PROBLEM TO SOLVE:
Treat the line containing "holobytu pronajatého přes" as the first line of the answer and the last line of the data as its final line, reproducing every line between exactly.
*** Begin section ***
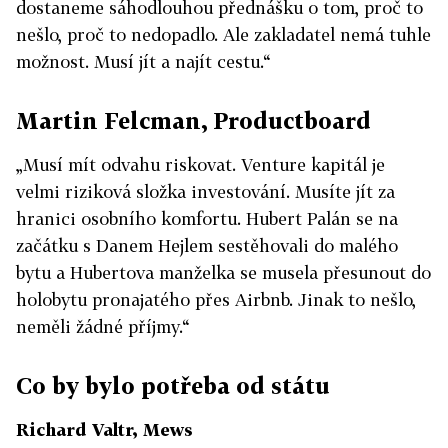
dostaneme sáhodlouhou přednášku o tom, proč to
nešlo, proč to nedopadlo. Ale zakladatel nemá tuhle
možnost. Musí jít a najít cestu.“
Martin Felcman, Productboard
„Musí mít odvahu riskovat. Venture kapitál je
velmi riziková složka investování. Musíte jít za
hranici osobního komfortu. Hubert Palán se na
začátku s Danem Hejlem sestěhovali do malého
bytu a Hubertova manželka se musela přesunout do
holobytu pronajatého přes Airbnb. Jinak to nešlo,
neměli žádné příjmy.“
Co by bylo potřeba od státu
Richard Valtr, Mews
*** End section ***
THE COMPLETED TASK:
holobytu pronajatého přes Airbnb. Jinak to nešlo,
neměli žádné příjmy.“
Co by bylo potřeba od státu
Richard Valtr, Mews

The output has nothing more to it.